Akhir-akhir ini aksi yang paling promadona adalah aksi bakar diri. Lihat saja aksi bakar diri seorang penjual sayur-mayur asal Tunisia 18 Desember 2010. Sebagai bentuk aksi protes kepada pemimpin yang tiran dan tak memihak rakyat kecil mengundang reaksi keras dari jutaan orang Tuniasia untuk turun ke jalan dan berhasil menggulingkan rezim Ben Ali pada Januari 2011. 

Kini aksi bakar diri mulai merambat ke berbagai negara seperti Mesir, Libya, Yaman Suria dan Bahrain. Bahkan masih segar dalam ingatan kita di seantero tanah air ini, aksi bakar diri seorang mahasiswa Sondang Hutagalung, mahasiswa Fakultas Hukum Universitas Bung Karno (UBK) yang meninggal akibat membakar diri dalam sebuah aksi protes di depan istana negara, Rabu 7 Desember 2011 lalu di depan Istana Presiden Republik Indonesia.

Berkaca pada realitasaat ini di Papua, sungguh ironis karena generasi ini terus dihancurkan oleh negara (pemerintah) ini sendiri.Kemudian membuat hilangnya nasionalisme generasi Papua. Pemerintah  tidak melihat tindakan mabuk, narkoba dan lain sebagainya yang melilit sejuta generasi Papua sebagai bentuk rasa frustasi dari kegagalan mereka memberikan pendidikan yang layak bagi sesama anak negeri.

Itu sebagai sebuah masalah yang sebagai cerminan untuk melakukan solusi kepedulian dan keberanian memberikan pesan pada pemerintah yang dianggap gagal.Dinamika ini hendaknya mendapat atensi dari pemerintah, agar harapan darigenerasi ini tidak putus sia-sia,   dan berserakan di jalanan

Mari kita putuskan untuk tidak meniru kelakuan pemimpin kita yang tidak berperikemanusiaan, mari kita mengabungkan otot dan otak kita ke arah baru. Mari kita mencoba menciptakan manusia Papua sejati dan utuh tanpa terkontaminasi. Karena masih banyak pekerjaan yang harus kita kerjakan. Masih ada beban berat yang kita pikul bersama, perjungan menuju Papua sejahtera yang kita cita-citakan.

Negara ini telah melakukan apa yang kita rencanakan dan telah melakukannya dengan baik.

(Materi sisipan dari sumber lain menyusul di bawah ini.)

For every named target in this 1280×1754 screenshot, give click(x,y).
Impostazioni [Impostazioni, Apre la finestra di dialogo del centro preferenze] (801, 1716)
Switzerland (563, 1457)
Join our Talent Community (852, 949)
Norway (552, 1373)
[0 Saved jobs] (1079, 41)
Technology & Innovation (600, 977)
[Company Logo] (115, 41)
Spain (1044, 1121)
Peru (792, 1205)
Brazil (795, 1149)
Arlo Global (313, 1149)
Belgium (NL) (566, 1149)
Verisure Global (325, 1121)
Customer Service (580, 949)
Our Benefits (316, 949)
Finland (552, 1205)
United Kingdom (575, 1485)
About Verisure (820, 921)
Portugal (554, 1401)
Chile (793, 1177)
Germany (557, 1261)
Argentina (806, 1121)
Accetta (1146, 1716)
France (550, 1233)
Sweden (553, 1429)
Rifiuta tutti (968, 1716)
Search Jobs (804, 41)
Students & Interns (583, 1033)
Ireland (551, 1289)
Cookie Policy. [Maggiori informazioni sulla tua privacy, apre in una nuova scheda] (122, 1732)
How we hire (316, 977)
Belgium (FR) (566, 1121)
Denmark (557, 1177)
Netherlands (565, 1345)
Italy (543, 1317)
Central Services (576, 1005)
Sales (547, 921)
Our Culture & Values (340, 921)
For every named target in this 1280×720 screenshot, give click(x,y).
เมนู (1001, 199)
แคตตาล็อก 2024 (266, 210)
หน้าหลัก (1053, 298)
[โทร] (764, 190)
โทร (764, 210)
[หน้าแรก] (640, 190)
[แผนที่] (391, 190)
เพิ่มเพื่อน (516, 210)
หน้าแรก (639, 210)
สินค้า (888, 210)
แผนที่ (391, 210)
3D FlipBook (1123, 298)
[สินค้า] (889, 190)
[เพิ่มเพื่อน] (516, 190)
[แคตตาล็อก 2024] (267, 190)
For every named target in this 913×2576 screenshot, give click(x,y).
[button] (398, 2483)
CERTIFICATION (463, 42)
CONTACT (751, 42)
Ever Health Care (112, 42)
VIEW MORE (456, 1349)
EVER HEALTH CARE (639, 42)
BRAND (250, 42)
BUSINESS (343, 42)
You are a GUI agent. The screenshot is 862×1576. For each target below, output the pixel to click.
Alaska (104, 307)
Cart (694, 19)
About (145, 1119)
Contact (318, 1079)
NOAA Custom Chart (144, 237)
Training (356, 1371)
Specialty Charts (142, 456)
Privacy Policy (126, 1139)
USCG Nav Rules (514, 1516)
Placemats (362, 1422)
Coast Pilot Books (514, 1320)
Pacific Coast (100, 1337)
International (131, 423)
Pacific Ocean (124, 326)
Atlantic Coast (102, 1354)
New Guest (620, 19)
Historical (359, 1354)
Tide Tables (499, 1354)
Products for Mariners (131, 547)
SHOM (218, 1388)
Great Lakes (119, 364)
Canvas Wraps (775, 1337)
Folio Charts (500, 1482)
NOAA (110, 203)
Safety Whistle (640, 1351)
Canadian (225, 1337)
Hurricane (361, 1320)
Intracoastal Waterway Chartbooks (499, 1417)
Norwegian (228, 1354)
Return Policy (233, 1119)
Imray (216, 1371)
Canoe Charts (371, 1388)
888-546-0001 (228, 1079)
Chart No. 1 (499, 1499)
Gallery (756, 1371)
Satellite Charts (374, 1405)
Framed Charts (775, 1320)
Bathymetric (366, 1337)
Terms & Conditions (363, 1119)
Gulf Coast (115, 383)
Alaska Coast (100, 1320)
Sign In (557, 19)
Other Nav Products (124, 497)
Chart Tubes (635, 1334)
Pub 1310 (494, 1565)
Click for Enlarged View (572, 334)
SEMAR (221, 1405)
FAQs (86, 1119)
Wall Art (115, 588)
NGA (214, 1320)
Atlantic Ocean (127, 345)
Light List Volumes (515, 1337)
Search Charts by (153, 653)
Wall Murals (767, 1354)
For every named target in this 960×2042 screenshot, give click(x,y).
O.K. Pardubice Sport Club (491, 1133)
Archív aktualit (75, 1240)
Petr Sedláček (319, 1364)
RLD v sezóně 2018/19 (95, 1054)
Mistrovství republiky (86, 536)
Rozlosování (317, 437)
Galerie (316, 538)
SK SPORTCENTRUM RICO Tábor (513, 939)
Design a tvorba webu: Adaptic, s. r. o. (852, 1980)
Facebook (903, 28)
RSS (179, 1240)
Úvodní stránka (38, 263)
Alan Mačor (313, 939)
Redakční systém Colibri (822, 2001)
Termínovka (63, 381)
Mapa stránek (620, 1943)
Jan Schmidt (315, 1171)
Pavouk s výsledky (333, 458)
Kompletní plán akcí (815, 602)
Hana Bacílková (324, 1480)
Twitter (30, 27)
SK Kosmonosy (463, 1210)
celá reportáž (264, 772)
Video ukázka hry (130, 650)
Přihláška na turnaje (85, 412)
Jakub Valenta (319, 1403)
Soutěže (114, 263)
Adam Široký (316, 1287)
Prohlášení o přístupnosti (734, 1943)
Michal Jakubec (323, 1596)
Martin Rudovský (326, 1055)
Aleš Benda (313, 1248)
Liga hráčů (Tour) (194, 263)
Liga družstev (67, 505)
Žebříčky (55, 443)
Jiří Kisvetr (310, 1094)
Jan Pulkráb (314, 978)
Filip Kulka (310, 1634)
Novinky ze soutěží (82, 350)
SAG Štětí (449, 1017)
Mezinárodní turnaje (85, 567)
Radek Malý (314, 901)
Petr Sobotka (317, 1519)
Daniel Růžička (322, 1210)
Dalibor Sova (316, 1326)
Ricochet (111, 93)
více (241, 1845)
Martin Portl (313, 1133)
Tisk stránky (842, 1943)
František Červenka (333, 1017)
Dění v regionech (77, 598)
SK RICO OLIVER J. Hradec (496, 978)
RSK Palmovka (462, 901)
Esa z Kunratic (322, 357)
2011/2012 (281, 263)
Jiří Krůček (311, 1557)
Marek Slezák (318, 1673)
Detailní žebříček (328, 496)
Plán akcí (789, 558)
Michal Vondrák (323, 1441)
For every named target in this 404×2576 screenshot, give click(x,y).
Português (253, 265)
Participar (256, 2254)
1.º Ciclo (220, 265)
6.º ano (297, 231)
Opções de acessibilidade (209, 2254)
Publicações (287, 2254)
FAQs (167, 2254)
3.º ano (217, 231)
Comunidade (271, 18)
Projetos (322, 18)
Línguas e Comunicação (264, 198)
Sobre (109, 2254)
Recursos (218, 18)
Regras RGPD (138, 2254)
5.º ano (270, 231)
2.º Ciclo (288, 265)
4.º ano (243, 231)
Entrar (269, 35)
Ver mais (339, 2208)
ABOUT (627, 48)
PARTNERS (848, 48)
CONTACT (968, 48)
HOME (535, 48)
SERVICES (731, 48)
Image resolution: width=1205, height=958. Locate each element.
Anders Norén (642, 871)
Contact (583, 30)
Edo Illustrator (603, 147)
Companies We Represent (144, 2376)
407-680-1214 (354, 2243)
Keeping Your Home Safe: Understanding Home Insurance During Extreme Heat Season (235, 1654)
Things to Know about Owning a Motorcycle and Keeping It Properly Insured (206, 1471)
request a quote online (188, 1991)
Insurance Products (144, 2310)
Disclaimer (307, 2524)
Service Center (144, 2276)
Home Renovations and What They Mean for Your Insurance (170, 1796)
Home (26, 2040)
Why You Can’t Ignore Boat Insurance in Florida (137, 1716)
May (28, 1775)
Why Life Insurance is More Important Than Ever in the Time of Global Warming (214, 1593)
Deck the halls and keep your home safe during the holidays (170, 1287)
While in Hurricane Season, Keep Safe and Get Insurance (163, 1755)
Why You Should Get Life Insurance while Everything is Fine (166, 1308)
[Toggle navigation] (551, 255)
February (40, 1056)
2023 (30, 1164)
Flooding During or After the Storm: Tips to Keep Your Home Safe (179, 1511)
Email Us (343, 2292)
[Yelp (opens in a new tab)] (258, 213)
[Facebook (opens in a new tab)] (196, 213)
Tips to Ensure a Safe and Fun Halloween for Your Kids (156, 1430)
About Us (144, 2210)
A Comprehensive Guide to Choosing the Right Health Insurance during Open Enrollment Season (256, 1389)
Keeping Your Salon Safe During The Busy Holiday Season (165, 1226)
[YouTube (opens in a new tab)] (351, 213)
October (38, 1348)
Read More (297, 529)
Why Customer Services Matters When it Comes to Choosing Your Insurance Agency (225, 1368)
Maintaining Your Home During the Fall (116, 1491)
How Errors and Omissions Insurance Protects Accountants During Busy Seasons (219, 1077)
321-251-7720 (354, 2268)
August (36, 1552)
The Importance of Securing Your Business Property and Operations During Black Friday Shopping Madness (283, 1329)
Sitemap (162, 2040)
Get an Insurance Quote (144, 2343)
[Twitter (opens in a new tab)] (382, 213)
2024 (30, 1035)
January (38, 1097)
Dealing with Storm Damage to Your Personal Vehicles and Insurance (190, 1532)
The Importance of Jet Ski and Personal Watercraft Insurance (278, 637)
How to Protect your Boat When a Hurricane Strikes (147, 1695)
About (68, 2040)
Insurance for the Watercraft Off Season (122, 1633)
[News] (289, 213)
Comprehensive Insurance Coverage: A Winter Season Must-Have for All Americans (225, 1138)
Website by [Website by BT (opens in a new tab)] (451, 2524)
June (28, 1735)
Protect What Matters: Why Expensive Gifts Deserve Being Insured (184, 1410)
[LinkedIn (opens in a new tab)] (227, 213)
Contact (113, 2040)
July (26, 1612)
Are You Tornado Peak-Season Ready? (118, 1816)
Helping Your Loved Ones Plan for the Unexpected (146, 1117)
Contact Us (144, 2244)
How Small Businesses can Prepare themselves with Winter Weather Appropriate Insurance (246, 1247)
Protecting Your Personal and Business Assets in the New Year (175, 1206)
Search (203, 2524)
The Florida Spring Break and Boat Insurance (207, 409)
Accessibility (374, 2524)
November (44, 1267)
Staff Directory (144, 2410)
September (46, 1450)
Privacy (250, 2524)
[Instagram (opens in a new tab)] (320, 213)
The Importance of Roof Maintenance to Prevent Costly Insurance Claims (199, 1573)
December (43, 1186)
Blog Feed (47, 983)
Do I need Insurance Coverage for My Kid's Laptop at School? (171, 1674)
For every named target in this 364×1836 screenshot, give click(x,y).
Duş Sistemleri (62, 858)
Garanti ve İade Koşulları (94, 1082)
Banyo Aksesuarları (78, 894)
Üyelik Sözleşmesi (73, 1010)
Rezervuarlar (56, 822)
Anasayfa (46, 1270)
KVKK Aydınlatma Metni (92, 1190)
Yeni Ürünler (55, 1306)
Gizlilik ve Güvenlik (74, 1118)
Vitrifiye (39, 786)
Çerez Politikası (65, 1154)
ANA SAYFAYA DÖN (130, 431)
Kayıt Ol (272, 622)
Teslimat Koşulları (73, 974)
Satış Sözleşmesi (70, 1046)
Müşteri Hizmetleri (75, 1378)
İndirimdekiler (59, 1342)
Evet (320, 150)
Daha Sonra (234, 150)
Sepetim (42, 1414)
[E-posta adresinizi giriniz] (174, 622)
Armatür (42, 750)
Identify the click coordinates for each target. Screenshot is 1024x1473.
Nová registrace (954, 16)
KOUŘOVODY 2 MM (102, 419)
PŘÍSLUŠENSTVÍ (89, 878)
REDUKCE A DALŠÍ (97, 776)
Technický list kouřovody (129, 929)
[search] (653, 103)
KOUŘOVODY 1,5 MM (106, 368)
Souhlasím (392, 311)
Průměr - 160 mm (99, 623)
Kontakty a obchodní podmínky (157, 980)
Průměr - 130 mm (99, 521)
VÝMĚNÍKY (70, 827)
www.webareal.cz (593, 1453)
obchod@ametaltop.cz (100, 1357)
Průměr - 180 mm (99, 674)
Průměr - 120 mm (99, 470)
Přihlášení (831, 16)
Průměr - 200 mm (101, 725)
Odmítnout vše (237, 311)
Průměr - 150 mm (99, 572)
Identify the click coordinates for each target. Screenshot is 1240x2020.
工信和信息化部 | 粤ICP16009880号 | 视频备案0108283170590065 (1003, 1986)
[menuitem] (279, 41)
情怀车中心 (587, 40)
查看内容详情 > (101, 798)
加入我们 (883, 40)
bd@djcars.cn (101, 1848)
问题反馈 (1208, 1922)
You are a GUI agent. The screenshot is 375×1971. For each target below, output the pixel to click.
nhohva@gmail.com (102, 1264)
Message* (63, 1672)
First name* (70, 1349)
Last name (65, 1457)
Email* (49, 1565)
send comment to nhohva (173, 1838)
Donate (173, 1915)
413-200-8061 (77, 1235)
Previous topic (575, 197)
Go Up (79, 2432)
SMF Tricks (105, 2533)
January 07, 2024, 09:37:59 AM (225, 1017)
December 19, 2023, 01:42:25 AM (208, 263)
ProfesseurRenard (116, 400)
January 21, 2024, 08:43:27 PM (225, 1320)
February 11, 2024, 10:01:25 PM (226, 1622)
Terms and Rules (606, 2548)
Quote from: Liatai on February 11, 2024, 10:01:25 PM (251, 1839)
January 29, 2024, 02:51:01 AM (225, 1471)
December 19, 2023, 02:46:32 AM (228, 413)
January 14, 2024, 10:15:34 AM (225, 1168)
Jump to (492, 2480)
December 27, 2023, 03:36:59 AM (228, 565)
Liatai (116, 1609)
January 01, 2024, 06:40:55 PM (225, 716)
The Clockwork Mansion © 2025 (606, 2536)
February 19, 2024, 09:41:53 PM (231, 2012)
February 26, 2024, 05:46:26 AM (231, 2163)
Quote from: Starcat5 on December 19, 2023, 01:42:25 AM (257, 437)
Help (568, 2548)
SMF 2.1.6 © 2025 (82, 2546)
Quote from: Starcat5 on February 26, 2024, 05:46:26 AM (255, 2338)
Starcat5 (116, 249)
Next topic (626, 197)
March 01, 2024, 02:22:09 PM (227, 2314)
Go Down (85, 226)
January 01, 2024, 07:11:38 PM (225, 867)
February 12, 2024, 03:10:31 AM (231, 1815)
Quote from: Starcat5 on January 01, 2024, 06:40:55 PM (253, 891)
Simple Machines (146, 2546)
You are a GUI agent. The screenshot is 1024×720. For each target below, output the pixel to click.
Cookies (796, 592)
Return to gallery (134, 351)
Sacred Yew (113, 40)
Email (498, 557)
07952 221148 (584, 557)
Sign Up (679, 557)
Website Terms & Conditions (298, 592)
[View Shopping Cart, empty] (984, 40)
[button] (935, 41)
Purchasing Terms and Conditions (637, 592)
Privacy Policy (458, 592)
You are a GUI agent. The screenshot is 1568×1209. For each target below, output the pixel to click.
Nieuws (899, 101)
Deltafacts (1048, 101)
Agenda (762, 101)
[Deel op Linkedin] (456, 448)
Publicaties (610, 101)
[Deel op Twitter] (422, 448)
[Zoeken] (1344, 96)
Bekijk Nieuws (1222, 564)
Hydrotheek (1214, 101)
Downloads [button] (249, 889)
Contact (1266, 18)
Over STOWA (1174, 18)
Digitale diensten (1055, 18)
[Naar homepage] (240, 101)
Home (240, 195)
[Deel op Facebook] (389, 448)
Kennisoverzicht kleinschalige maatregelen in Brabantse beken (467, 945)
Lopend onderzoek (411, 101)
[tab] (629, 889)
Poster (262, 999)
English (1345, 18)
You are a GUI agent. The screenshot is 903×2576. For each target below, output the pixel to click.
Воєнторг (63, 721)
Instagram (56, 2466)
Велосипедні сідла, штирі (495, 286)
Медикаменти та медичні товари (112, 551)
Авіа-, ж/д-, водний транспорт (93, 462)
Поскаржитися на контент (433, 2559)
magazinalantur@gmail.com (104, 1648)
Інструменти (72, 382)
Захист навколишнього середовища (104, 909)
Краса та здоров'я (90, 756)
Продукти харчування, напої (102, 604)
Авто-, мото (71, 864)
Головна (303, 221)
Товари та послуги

Mari kita berhenti saling mempersalahkan, tapi kita koreksi diri kita perbaharui mental kita yang mudah dihasut.

Kita sadar bangsa ini banyak berjasa dan selama ini membesarkan kita, namun pada akhirnya kita harus berani bicara kebenaran. Agar kebanggaan jadi orang Papua itu tidak hanya di generasi terdahulu. Sejarah yang menunjukkan pada kita bahwa zaman boleh beralih, namun akar dari semuanya tidak boleh tercabut, yaitu kemauan kita sebagai sebuah bangsa yang juga punya jati diri di atas negeri ini.

Akan menjadi penuntun jalan kita untuk pulang dan mengejar kembali nasionalisme Papua yang telah hilang diantara carut marut dan gegab gempita Otonomi Khusus dengan segala rayuannya.

Robertus Nauw adalah Mantan Relawan PSCS Kota Jayapura-Papua.